Thursday May 9 2024.

TLDR: I explain public key (asymmetric) encryption using string diagrams. For the standard references, read New directions in cryptography by Diffe and Hellman (1976).

In symmetric key encryption you have 3 types of data:

and two one-way functions,

Given a message \(x\) and a key \(k\), one computes the encrypted message \(y = e(x,k)\) and can only recover \(x\) using the same key via \(x = d(y,k)\); that is, they satisfy

\[ d(e(x, k), k) = x \]

In fact, even stronger, a message encrypted with key \(k\) can only be decrypted using \(k\) again, no other key \(k'\) will work:

\[ d(e(x, k), k') = x \quad \iff \quad k = k', \quad \forall k' \]

The symmetric communication protocol goes like this: Alex wants to send a message \(x\) to Blair, and we assume they both know the key \(k\) beforehand. Alex computes the ciphertext \(y = e(x, k)\) and sends it across the channel. Blair receives the ciphertext and recovers the plaintext via \(x = d(y, k)\). Simple! Here is a diagram showing which parties observe which data:

Notice how the communication channel (highlighted in red) only sees the ciphertext \(y\), and not the plaintext \(x\) nor the key \(k\).

On the other hand, asymmetric encryption like RSA and ECC does not assume Alex and Blair share the key \(k\) beforehand. In this scenario, we have four data types:

and three one-way functions:

If \(k\) is a private key and \(p=p(k)\) is the corresponding public key, then \[ d(e(x, p(k)), k) = x \] In fact, even stronger as before: \[ d(e(x, p(k)), k') = x \quad \iff \quad k = k', \quad \forall k' \]

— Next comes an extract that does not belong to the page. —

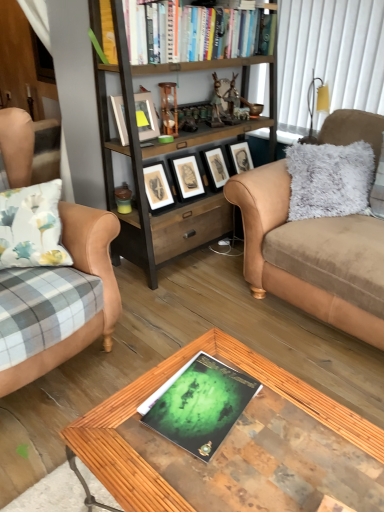 The height and width of the screenshot is (512, 384). Identify the location of vacant space in front of woodenmaterial/texture bookcase at center. (206, 303).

The asymmetric communication protocol now goes like this: Alex wants to send a message \(x\) to Blair, but they don’t share a private key. So, Blair takes their private key \(k\) and generates their public key \(p = p(k)\), then sends it across the channel to Alex. Alex then computes \(y = e(x, p)\) and returns the encrypted message back across the channel to Blair, who then recovers the original message via \(x = d(y, k)\).

As before, notice how the channel only sees the ciphertext and Blair’s public key, but not the original message nor Blair’s private key \(k\); furthermore, Alex never sees Blair’s private key either!

Of course, I never described how any such one-way functions with the above properties could be constructed. That’s where all the prime number bullshit comes in!